FAMSA is a fast and accurate multiple seqeunce alignment program for protein sequences.

Citation: https://www.nature.com/articles/srep33964

Use the following commands to download the proper versio of FAMSA on your Linux operating system,

wget https://github.com/refresh-bio/FAMSA/releases/download/v1.2.1/famsa-1.2.1-linux -O famsa

Or on your Mac OSX computer,

wget https://github.com/refresh-bio/FAMSA/releases/download/v1.2.1/famsa-1.2.1-osx -O famsa

and run the following two commands:

chmod +x famsa
sudo mv famsa /usr/local/bin/famsa

You are golden if you are seeing this when you type famsa in your terminal:

$ famsa
FAMSA (Fast and Accurate Multiple Sequence Alignment) ver. 1.2 CPU
  by S. Deorowicz, A. Debudaj-Grabysz, A. Gudys (2017-02-05)



DSSP (Dictionary of Secondary Structure Prediction) is a program for annotating amino acids in protein structures with structural information, such as secondary structure (alpha, helix, etc.) and solvent accessibility.

Citation: https://www.ncbi.nlm.nih.gov/pubmed/6667333

Citation: https://www.ncbi.nlm.nih.gov/pmc/articles/PMC3013697/

Do you already have DSSP? Go to your terminal, and type mkdssp --version. If you do not get an error, read ahead to make sure your DSSP is operational. If you get an error, you need to install DSSP.

Use this command line to install DSSP with conda:

conda install -c salilab dssp

If you get a command not found error, you have to install conda, and easy install instructions can be found on their website

Test your DSSP installation by running the following commands your terminal:

wget http://files.rcsb.org/view/1H97.cif #download myoglobin structure
mkdssp -i 1H97.cif -o myoglobin_DSSP.txt

If no error is produced, DSSP is working (you can open up myoglobin_DSSP.txt to see what the output looks like).

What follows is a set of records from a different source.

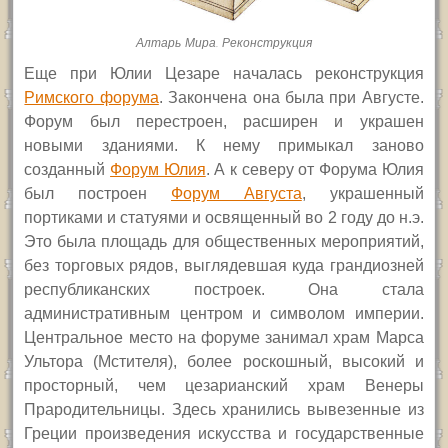
Алтарь Мира. Реконструкция
Еще при Юлии Цезаре началась реконструкция
Римского форума
. Закончена она была при Августе.
Форум был перестроен, расширен и украшен
новыми зданиями. К нему примыкал заново
созданный
Форум Юлия
. А к северу от Форума Юлия
был построен
Форум Августа
, украшенный
портиками и статуями и освященный во 2 году до н.э.
Это была площадь для общественных мероприятий,
без торговых рядов, выглядевшая куда грандиозней
республиканских построек. Она стала
административным центром и символом империи.
Центральное место на форуме занимал храм Марса
Ультора (Мстителя), более роскошный, высокий и
просторный, чем цезарианский храм Венеры
Прародительницы. Здесь хранились вывезенные из
Греции произведения искусства и государственные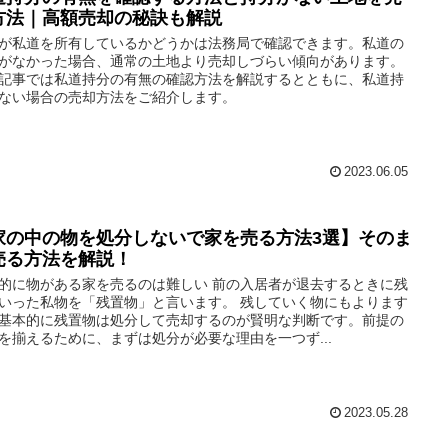
方法｜高額売却の秘訣も解説
が私道を所有しているかどうかは法務局で確認できます。私道の
がなかった場合、通常の土地より売却しづらい傾向があります。
記事では私道持分の有無の確認方法を解説するとともに、私道持
ない場合の売却方法をご紹介します。
2023.06.05
家の中の物を処分しないで家を売る方法3選】そのま
売る方法を解説！
的に物がある家を売るのは難しい 前の入居者が退去するときに残
いった私物を「残置物」と言います。 残していく物にもよります
基本的に残置物は処分して売却するのが賢明な判断です。前提の
を揃えるために、まずは処分が必要な理由を一つず...
2023.05.28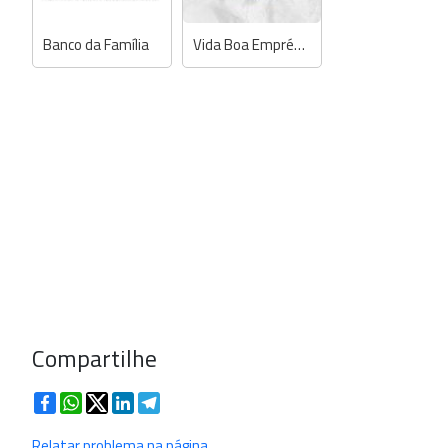
Banco da Família
Vida Boa Empréstimos
Compartilhe
Facebook
WhatsApp
Twitter
LinkedIn
Telegram
Relatar problema na página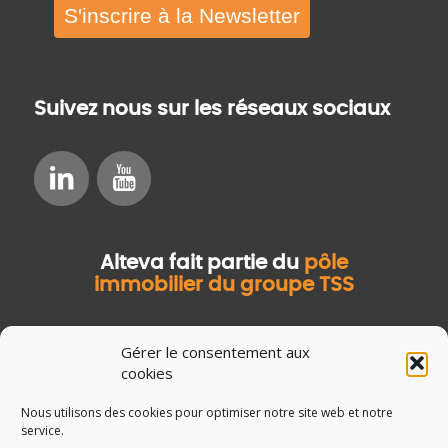
S'inscrire à la Newsletter
Suivez nous sur les réseaux sociaux
Alteva fait partie du
pôle
immobilier du groupe TSS
Gérer le consentement aux
cookies
Nous utilisons des cookies pour optimiser notre site web et notre
service.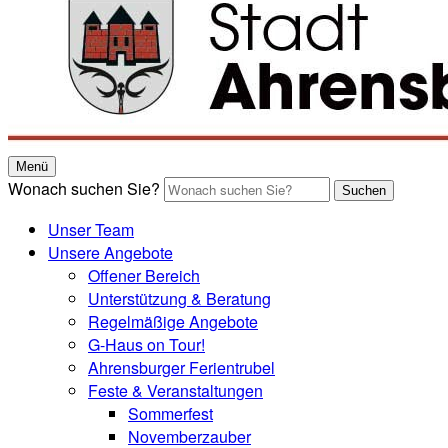
Menü
Wonach suchen Sie?
Suchen
Unser Team
Unsere Angebote
Offener Bereich
Unterstützung & Beratung
Regelmäßige Angebote
G-Haus on Tour!
Ahrensburger Ferientrubel
Feste & Veranstaltungen
Sommerfest
Novemberzauber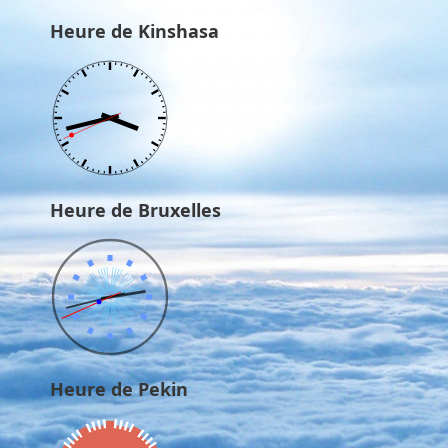
Heure de Kinshasa
Heure de Bruxelles
Heure de Pekin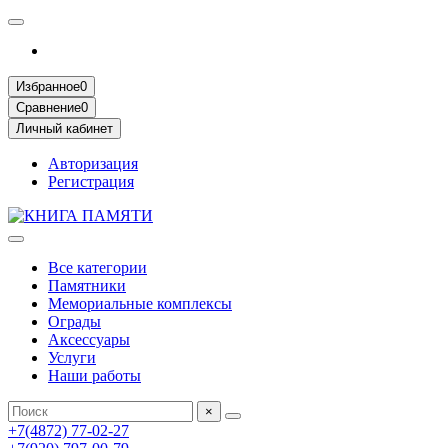
Избранное
0
Сравнение
0
Личный кабинет
Авторизация
Регистрация
Все категории
Памятники
Мемориальные комплексы
Ограды
Аксессуары
Услуги
Наши работы
×
+7(4872) 77-02-27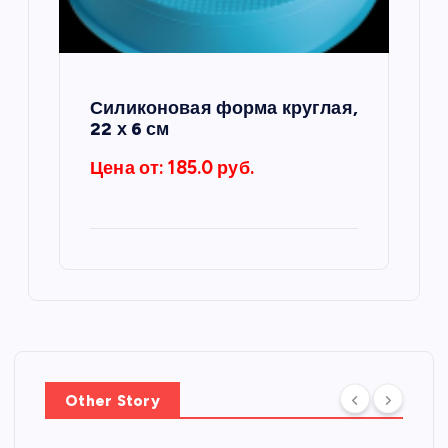
Силиконовая форма круглая,
22 х 6 см
Цена от: 185.0 руб.
Other Story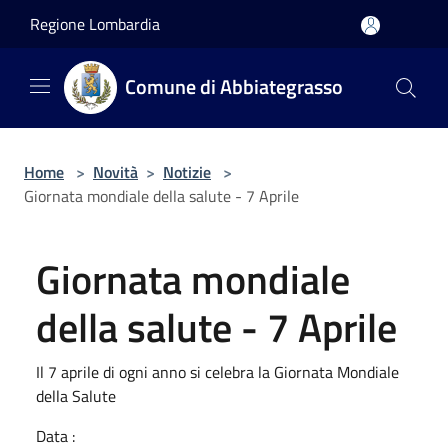
Salta al contenuto principale
Regione Lombardia
Comune di Abbiategrasso
Home
>
Novità
>
Notizie
>
Giornata mondiale della salute - 7 Aprile
Giornata mondiale
della salute - 7 Aprile
Il 7 aprile di ogni anno si celebra la Giornata Mondiale
della Salute
Data :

MODELLER is a program for homology or comparative modeling of protein three-dimensional structures using a reference database.

Citation: https://www.ncbi.nlm.nih.gov/pubmed/18428767

Citation: https://www.ncbi.nlm.nih.gov/pubmed/10940251

Citation: https://www.ncbi.nlm.nih.gov/pubmed/8254673

Go to your terminal and type mod and then attempt to autocomplete the command by pressing the tab key twice. If something like mod9.xx pops up, where xx is some number, you have MODELLER. If xx is lower than 19, you should reinstall MODELLER using the following instructions.

If you don’t have any version of MODELLER, their website has excellent cross-platform intallation instructions. If you are using conda, you can just run:

conda install -c salilab modeller

Regardless of your method of installation, check it worked by typing mod into your terminal and seeing that it autocompletes after pressing the tab key twice.

Along with an installation, you will need a license key (which is free for academic use). You can go ahead and register for a license key on their website and put the key where they tell you, or you can just pretend you have one and anvi’o will give you precise instructions on how to get one and what to do with it when the time comes.